Single by Allie X featuring Troye Sivan

from the album Cape God
- Released: December 6, 2019
- Genre: Pop
- Length: 3:12
- Songwriters: Alexandra Hughes; Troye Mellet; Brett McLaughlin; Bram Inscore;

Allie X singles chronology
| "Regulars" (2019) | "Love Me Wrong" (2019) | "Devil I Know" (2020) |

Troye Sivan singles chronology
| "I'm So Tired..." (2019) | "Love Me Wrong" (2019) | "Take Yourself Home" (2020) |

Visualiser
- "Love Me Wrong" on YouTube

= Love Me Wrong =

"Love Me Wrong" is a song by Canadian singer Allie X featuring Australian singer-songwriter Troye Sivan.
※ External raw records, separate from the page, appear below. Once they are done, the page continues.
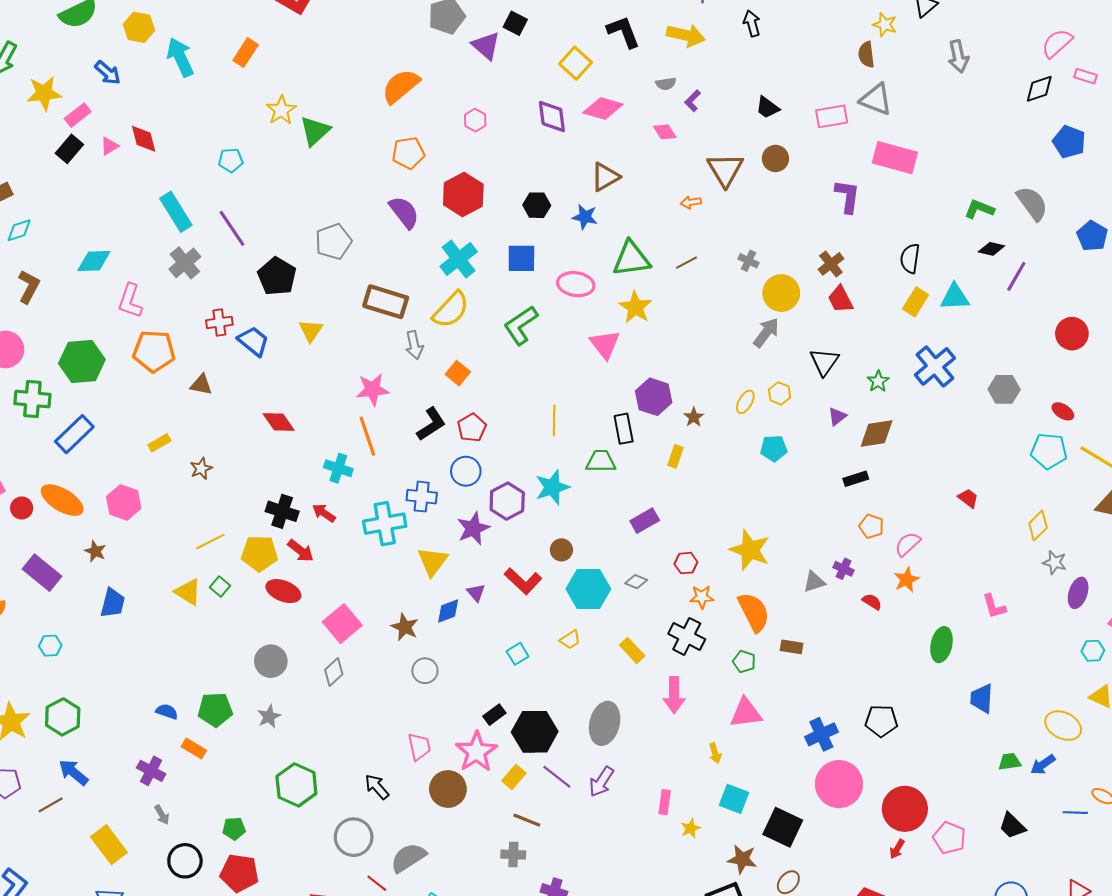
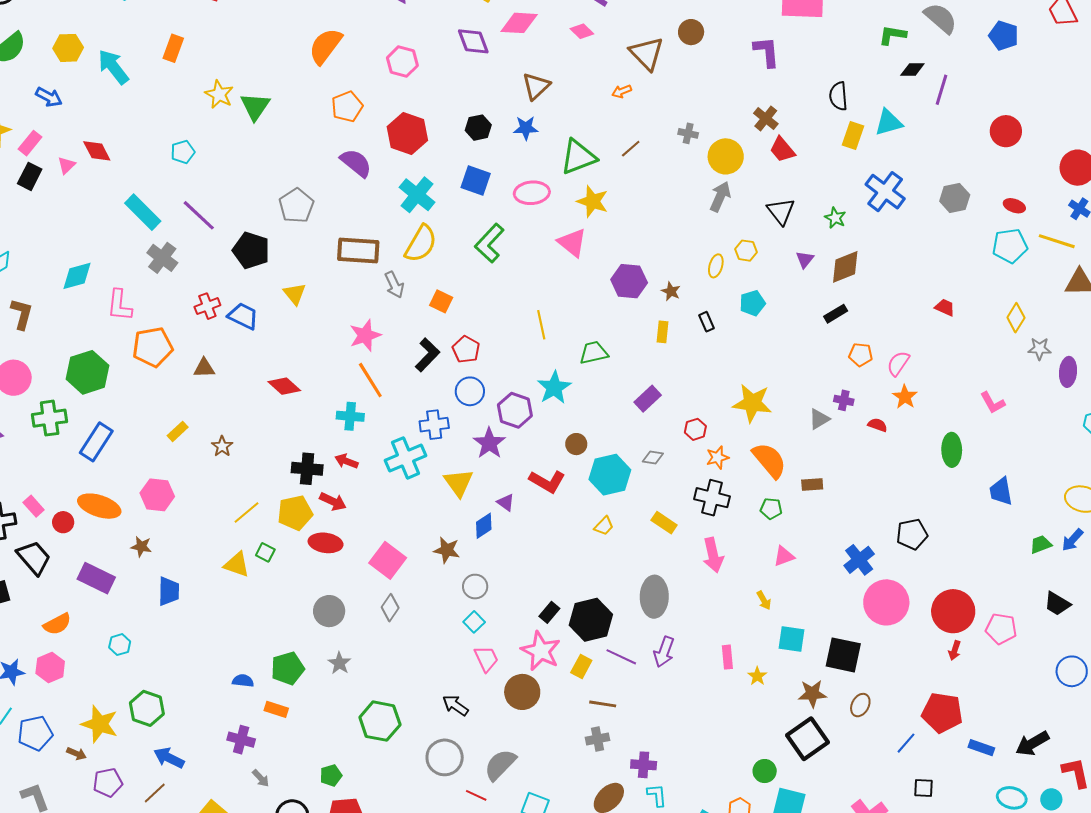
pink hexagon: (475, 120) -> (402, 62), size x1.4
blue square: (521, 258) -> (476, 180), turned 32
black rectangle: (624, 429) -> (706, 322), moved, size x0.7
cyan square: (518, 654) -> (474, 622), moved
pink triangle: (746, 713) -> (784, 556), size x0.7

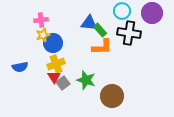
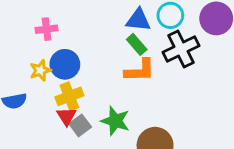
blue triangle: (89, 23) -> (138, 20), moved
black cross: (129, 33) -> (181, 49), turned -35
yellow star: (43, 35) -> (40, 70), moved

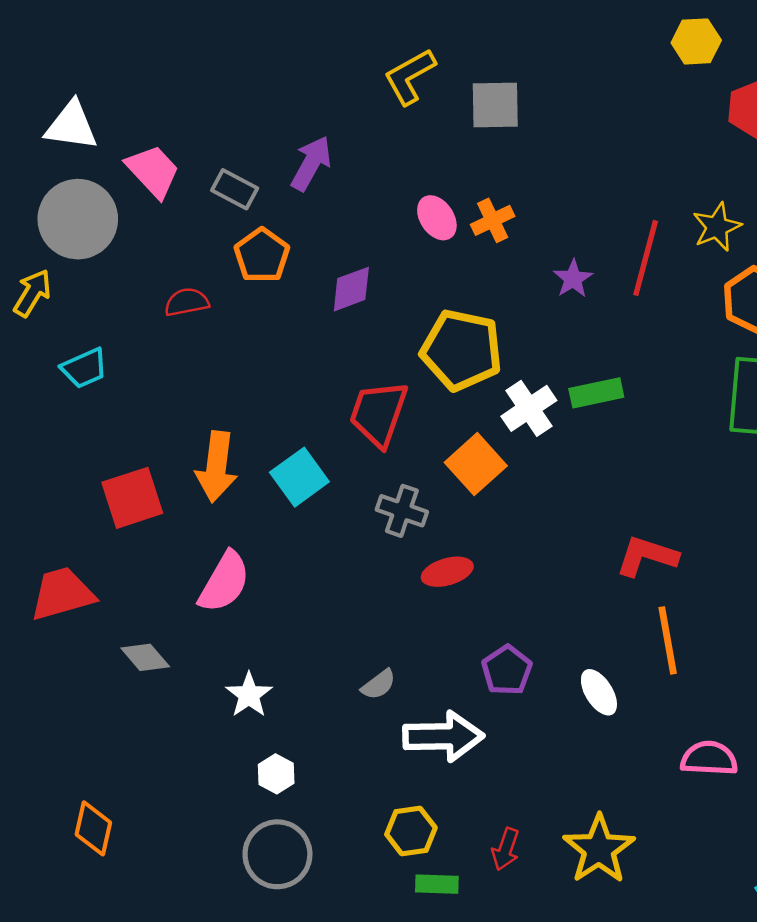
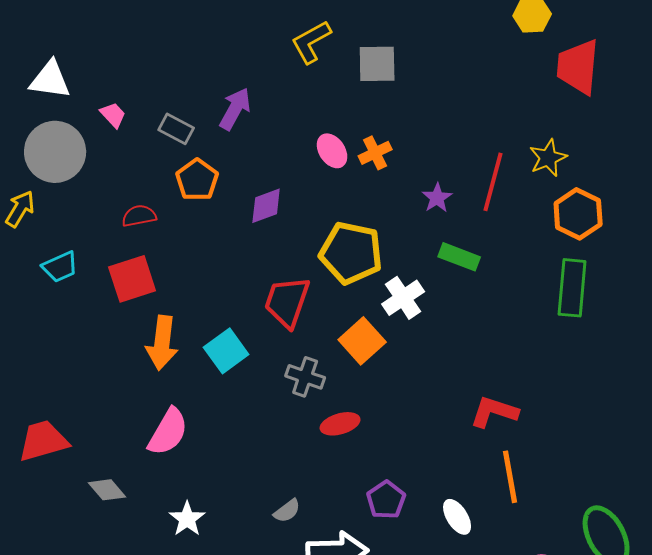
pink trapezoid: (153, 171) -> (113, 115), size x0.6
green rectangle: (596, 393) -> (459, 257), moved, turned 33
red square: (132, 498) -> (132, 279), moved

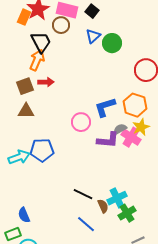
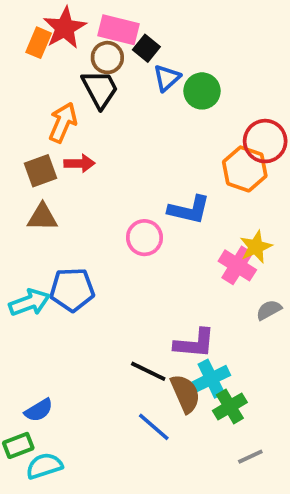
black square: (92, 11) -> (146, 48), moved
black trapezoid: (41, 42) -> (100, 89), moved
orange hexagon: (135, 105) -> (245, 169), moved
blue L-shape: (105, 107) -> (189, 210), turned -150
gray semicircle: (120, 129) -> (269, 310), moved
purple L-shape: (108, 140) -> (195, 343), moved
brown semicircle: (103, 206) -> (185, 394), size x1.5
blue semicircle: (24, 215) -> (39, 410), turned -98

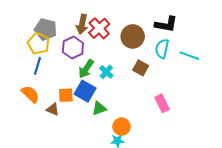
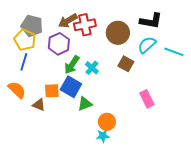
brown arrow: (82, 24) -> (68, 21), turned 48
red cross: (99, 28) -> (85, 25), turned 30
cyan semicircle: (162, 49) -> (147, 45), turned 36

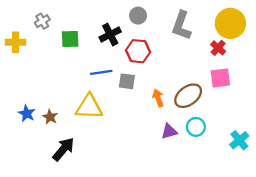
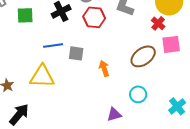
red hexagon: (138, 51) -> (94, 17), moved
pink square: (220, 78) -> (171, 44), moved
brown ellipse: (188, 96) -> (143, 56), moved
purple triangle: (169, 131) -> (114, 114), moved

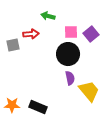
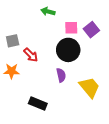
red arrow: (31, 34) -> (31, 55), moved, turned 49
purple semicircle: (70, 78) -> (61, 75), moved
orange star: (12, 105) -> (12, 71), moved

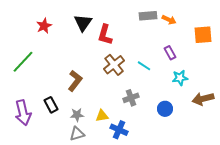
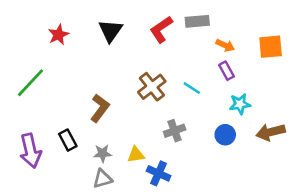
orange arrow: (169, 20) -> (225, 45), moved
red L-shape: (105, 35) -> (161, 29), moved, turned 40
blue circle: (165, 109) -> (225, 135), moved

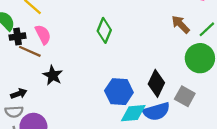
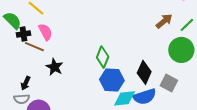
brown arrow: (181, 24) -> (164, 21), turned 96
green diamond: (104, 30) -> (103, 57), moved
black arrow: (19, 94) -> (25, 83), turned 136

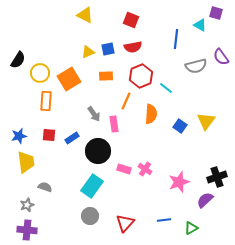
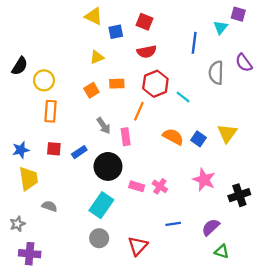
cyan triangle: (200, 25) -> (221, 27), turned 40
blue square: (108, 49) -> (116, 32), moved
gray semicircle: (196, 66) -> (216, 73), turned 105
orange square: (69, 79) -> (91, 90), moved, size x0.6
orange semicircle: (151, 114) -> (173, 137), moved, turned -66
pink star: (179, 182) -> (204, 180), moved, turned -30
purple semicircle: (205, 200) -> (211, 227), moved
gray star: (27, 205) -> (17, 224), moved
blue line: (164, 220) -> (173, 224), moved
green triangle: (191, 228) -> (222, 251), moved, turned 48

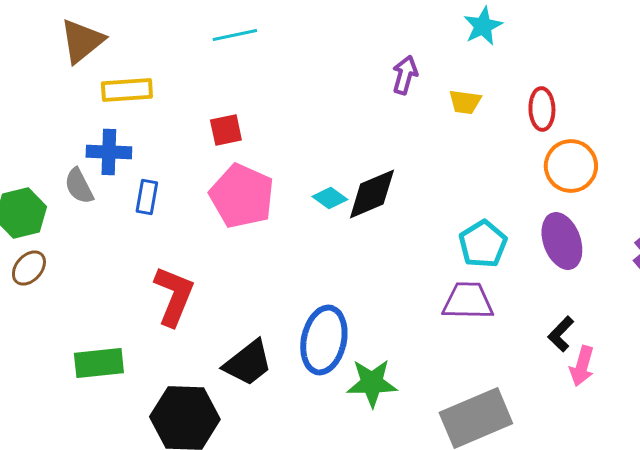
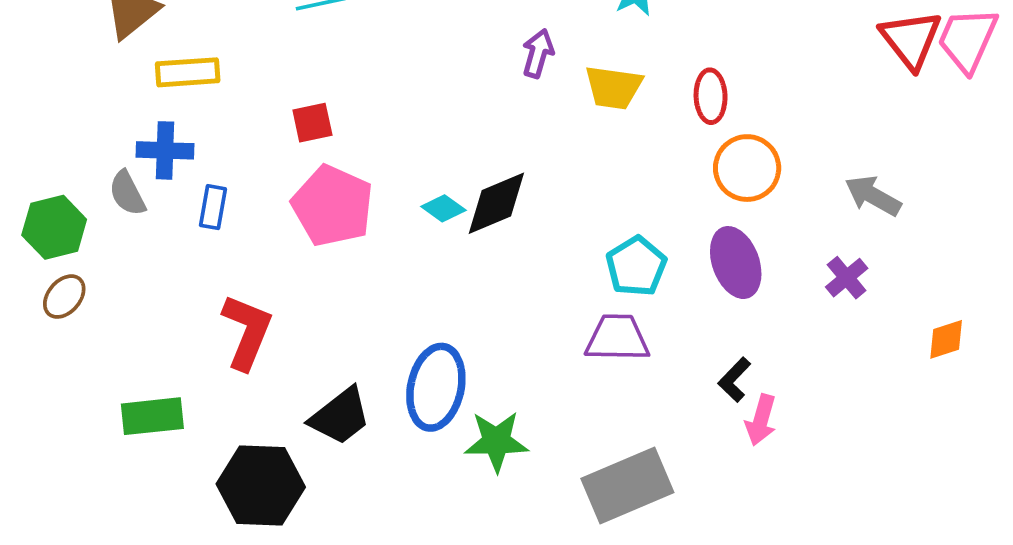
yellow trapezoid: (465, 102) -> (614, 87), size x1.4

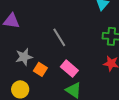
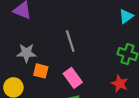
orange square: (40, 69) -> (41, 71), turned -32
It was released on December 6, 2019 as the fourth single from Allie X's second studio album, Cape God (2020).

In a statement released with the new song, Allie X said that she wanted to convey what it felt like to be fundamentally "misunderstood" by your family while growing up. Allie X said "You know that they love you, but not for the full person you are. The relationship between a parent and child is so intense and layered, that it was liberating to put it into the simple phrase 'you love me wrong' and repeat it over and over in the chorus of this song."

==Critical reception==
Writing for Vice, Daisy Jones stated that "'Love Me Wrong' is a rich, sumptuous slice of pop, filled with layered synth and lyrics that take bittersweet turns".

All Noise said the "It's a powerful song and both the collaborators have laid their vocals perfectly over an adorable production" calling the collaboration "nothing less than magnificent."